El Gobierno echa a andar

Por
  • Heraldo de Aragón
ACTUALIZADA 08/08/2019 A LAS 02:00
Acto de toma de posesión del nuevo Gobierno aragonés.
Acto de toma de posesión del nuevo Gobierno aragonés.
José Miguel Marco

La diversidad ideológica que lo compone ha sido el aspecto más llamativo de la formación del nuevo Gobierno aragonés, pero a partir de ahora la política de partido debería pasar a un segundo plano para empezar a trabajar con un objetivo común: mejorar la vida de los ciudadanos y poner las bases para una Comunidad más próspera y mejor integrada socialmente. No será una tarea fácil y necesitará el concurso tanto del Gobierno como de la oposición.

Dar coherencia a las acciones de un gobierno de coalición siempre resulta complicado, y requiere buenas dosis de generosidad por parte de las fuerzas políticas que lo integran. Todavía más, en un Gobierno como el que ayer echó a andar en Aragón, que incluye organizaciones y visiones ideológicas muy diversas. Es difícil, pero no resultará imposible si los integrantes del nuevo Gabinete de Javier Lambán se marcan como norte el servicio a la sociedad aragonesa, y no el cultivo de estrategias personales o de partido. Si los consejeros y los partidos que componen el Ejecutivo buscan cada uno su propio interés político, si cultivan la política-espectáculo o las medidas sectarias, la empresa puede naufragar fácilmente. Pero si trabajan en pro del interés general y se esfuerzan por conectar con el sentir de la mayoría de los aragoneses y, sobre todo, si solucionan problemas y ponen fundamentos para el futuro, entonces estarán en el buen camino.
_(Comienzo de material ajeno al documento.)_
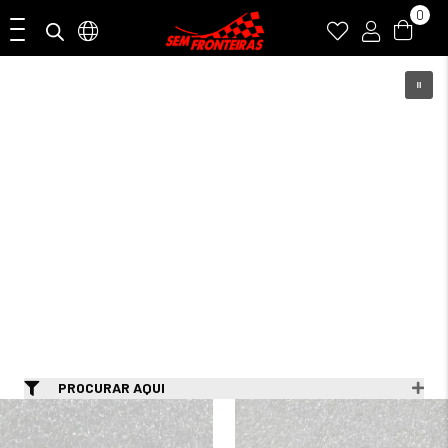
0
PROCURAR AQUI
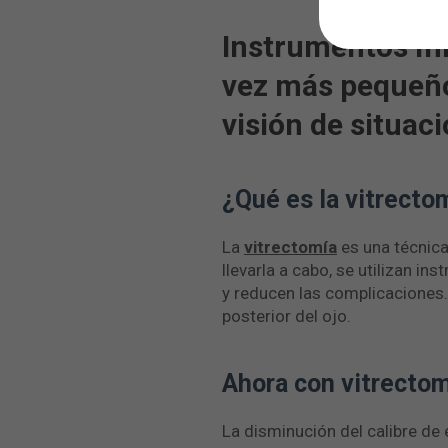
Instrumentos mic
vez más pequeño,
visión de situac
¿Qué es la vitrecto
La
vitrectomía
es una técnica
llevarla a cabo, se utilizan 
y reducen las complicaciones
posterior del ojo.
Ahora con vitrecto
La disminución del calibre de 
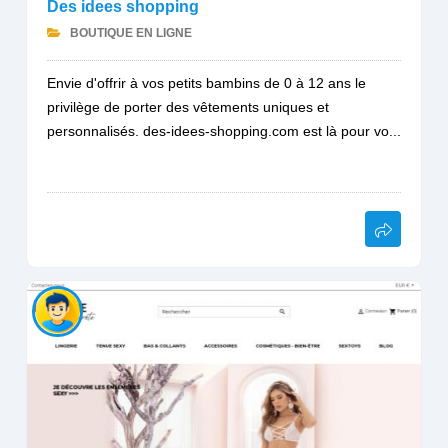
Des idees shopping
BOUTIQUE EN LIGNE
Envie d'offrir à vos petits bambins de 0 à 12 ans le
privilège de porter des vêtements uniques et
personnalisés. des-idees-shopping.com est là pour vo...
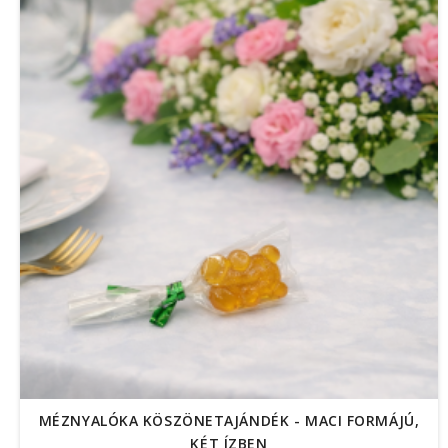
MÉZNYALÓKA KÖSZÖNETAJÁNDÉK - MACI FORMÁJÚ,
KÉT ÍZBEN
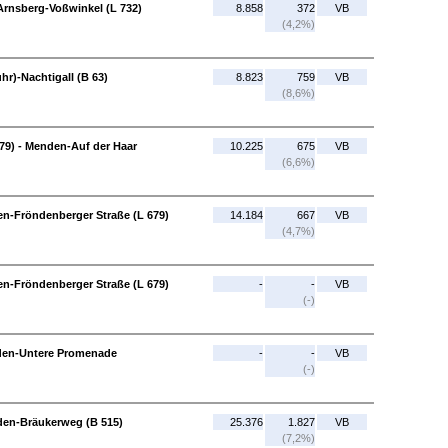
 Arnsberg-Voßwinkel (L 732)
8.858
372
VB
(4,2%)
r)-Nachtigall (B 63)
8.823
759
VB
(8,6%)
79) - Menden-Auf der Haar
10.225
675
VB
(6,6%)
n-Fröndenberger Straße (L 679)
14.184
667
VB
(4,7%)
n-Fröndenberger Straße (L 679)
-
-
VB
(-)
den-Untere Promenade
-
-
VB
(-)
den-Bräukerweg (B 515)
25.376
1.827
VB
(7,2%)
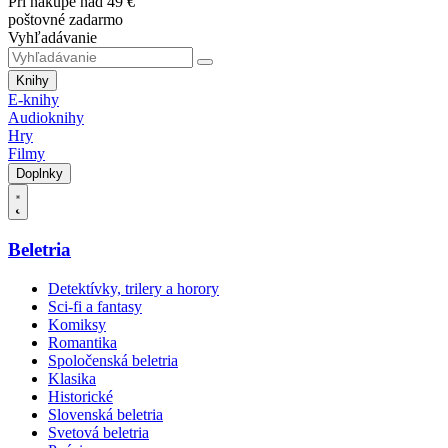
Pri nákupe nad 49 €
poštovné zadarmo
Vyhľadávanie
Knihy
E-knihy
Audioknihy
Hry
Filmy
Doplnky
Beletria
Detektívky, trilery a horory
Sci-fi a fantasy
Komiksy
Romantika
Spoločenská beletria
Klasika
Historické
Slovenská beletria
Svetová beletria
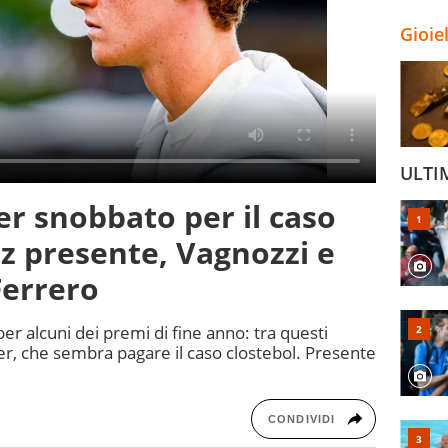
Gioie
ULTI
r snobbato per il caso
az presente, Vagnozzi e
Ferrero
er alcuni dei premi di fine anno: tra questi
er, che sembra pagare il caso clostebol. Presente
CONDIVIDI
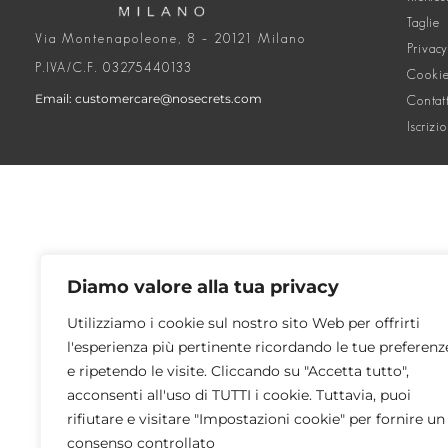
Taglie
Via Montenapoleone, 8 – 20121 Milano
Privacy
P.IVA/C.F. 03275440133
Cookie
Email: customercare@nosecrets.com
Contat
Iscrizi
Diamo valore alla tua privacy
Utilizziamo i cookie sul nostro sito Web per offrirti
l'esperienza più pertinente ricordando le tue preferenz
e ripetendo le visite. Cliccando su "Accetta tutto",
acconsenti all'uso di TUTTI i cookie. Tuttavia, puoi
rifiutare e visitare "Impostazioni cookie" per fornire un
consenso controllato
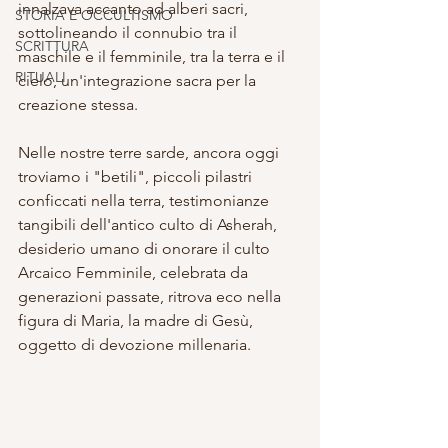
innalzava accanto ad alberi sacri, 
STORIA E OCCULTISMO
sottolineando il connubio tra il 
SCRITTURA
maschile e il femminile, tra la terra e il 
RITUALI
cielo, un'integrazione sacra per la 
creazione stessa.
Nelle nostre terre sarde, ancora oggi 
troviamo i "betili", piccoli pilastri 
conficcati nella terra, testimonianze 
tangibili dell'antico culto di Asherah, 
desiderio umano di onorare il culto 
Arcaico Femminile, celebrata da 
generazioni passate, ritrova eco nella 
figura di Maria, la madre di Gesù, 
oggetto di devozione millenaria.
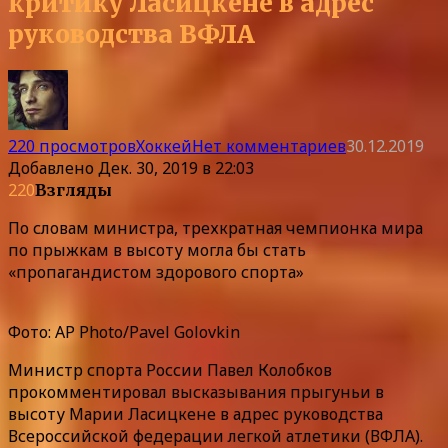
критику Ласицкене в адрес
руководства ВФЛА
220 просмотров
Хоккей
Нет комментариев
30.12.2019
Добавлено
Дек. 30, 2019 в 22:03
220
Взгляды
По словам министра, трехкратная чемпионка мира
по прыжкам в высоту могла бы стать
«пропагандистом здорового спорта»
Фото: AP Photo/Pavel Golovkin
Министр спорта России Павел Колобков
прокомментировал высказывания прыгуньи в
высоту Марии Ласицкене в адрес руководства
Всероссийской федерации легкой атлетики (ВФЛА).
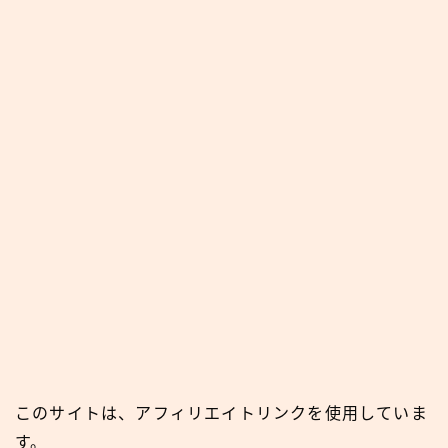
このサイトは、アフィリエイトリンクを使用していま
す。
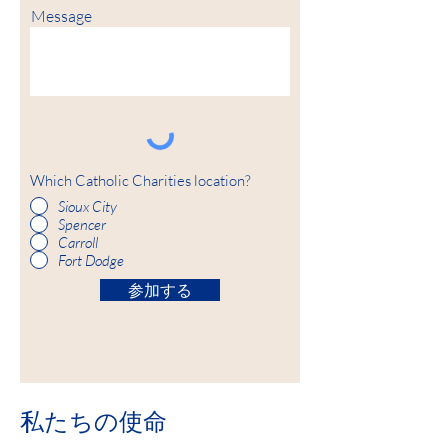
Message
Which Catholic Charities location?
Sioux City
Spencer
Carroll
Fort Dodge
参加する
私たちの使命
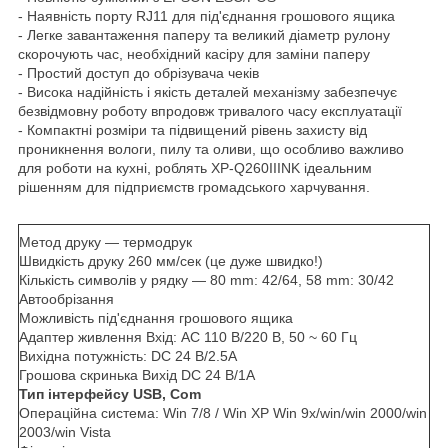
- Наявність порту RJ11 для під'єднання грошового ящика
- Легке завантаження паперу та великий діаметр рулону
скорочують час, необхідний касіру для заміни паперу
- Простий доступ до обрізувача чеків
- Висока надійність і якість деталей механізму забезпечує
безвідмовну роботу впродовж тривалого часу експлуатації
- Компактні розміри та підвищений рівень захисту від
проникнення вологи, пилу та оливи, що особливо важливо
для роботи на кухні, роблять XP-Q260IIINK ідеальним
рішенням для підприємств громадського харчування.
Характеристики XPrinter XP-Q200
Метод друку — термодрук
Швидкість друку 260 мм/сек (це дуже швидко!)
Кількість символів у рядку — 80 mm: 42/64, 58 mm: 30/42
Автообрізання
Можливість під'єднання грошового ящика
Адаптер живлення Вхід: AC 110 В/220 В, 50 ~ 60 Гц
Вихідна потужність: DC 24 В/2.5A
Грошова скринька Вихід DC 24 В/1A
Тип інтерфейсу USB, Com
Операційна система: Win 7/8 / Win XP Win 9x/win/win 2000/win
2003/win Vista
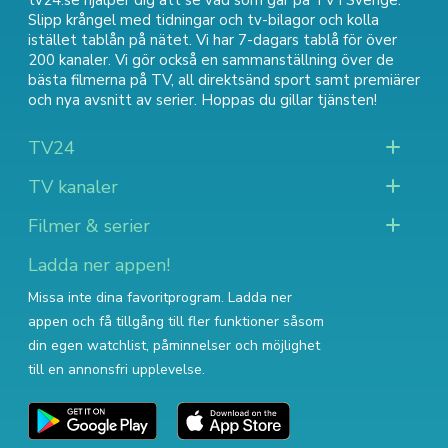
tv24.se hjälper dig att se vad som går på TV i Sverige.
Slipp krångel med tidningar och tv-bilagor och kolla
istället tablån på nätet. Vi har 7-dagars tablå för över
200 kanaler. Vi gör också en sammanställning över
de
bästa filmerna på TV
,
all direktsänd sport
samt
premiärer
och nya avsnitt av serier
. Hoppas du gillar tjänsten!
TV24
TV kanaler
Filmer & serier
Ladda ner appen!
Missa inte dina favoritprogram. Ladda ner
appen och få tillgång till fler funktioner såsom
din egen watchlist, påminnelser och möjlighet
till en annonsfri upplevelse.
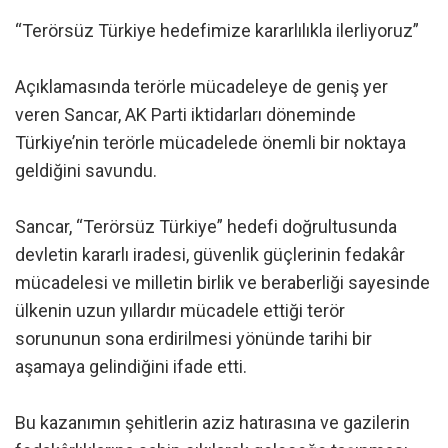
“Terörsüz Türkiye hedefimize kararlılıkla ilerliyoruz”
Açıklamasında terörle mücadeleye de geniş yer
veren Sancar, AK Parti iktidarları döneminde
Türkiye’nin terörle mücadelede önemli bir noktaya
geldiğini savundu.
Sancar, “Terörsüz Türkiye” hedefi doğrultusunda
devletin kararlı iradesi, güvenlik güçlerinin fedakâr
mücadelesi ve milletin birlik ve beraberliği sayesinde
ülkenin uzun yıllardır mücadele ettiği terör
sorununun sona erdirilmesi yönünde tarihi bir
aşamaya gelindiğini ifade etti.
Bu kazanımın şehitlerin aziz hatırasına ve gazilerin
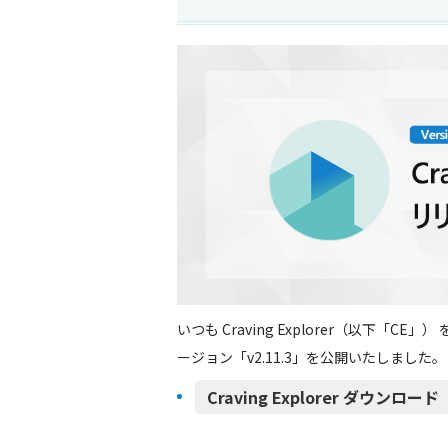
いつも Craving Explorer（以下「
ージョン「v2.11.3」を公開いたしました。
Craving Explorer ダウンロード（h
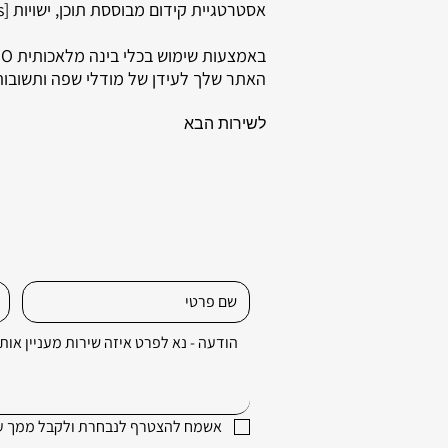
אסטרטגיית קידום מבוססת תוכן, ישויות [Entities], [Structured Data], והתאמה לחיפוש מבוסס בינה מלאכותית.
האתר שלך לעידן של מודלי שפה ותשובות 
לשירות הבא
אשמח להצטרף לנבחרת ולקבל ממך עד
 No debe el Gobierno perder de vista, además, que muchos de los retos esenciales a los que Aragón tiene que hacer frente se miden mucho más allá de un horizonte de cuatro años y no tienen un color político definido. Eso obliga a abrirse a colaborar con la oposición, que tiene también que participar en la definición de determinadas políticas que son ‘de Comunidad’. La diversidad política e ideológica, resultado del voto de los aragoneses, puede ser un valor si los dirigentes aciertan a conjugarla con espíritu constructivo, lealtad y capacidad de entendimiento.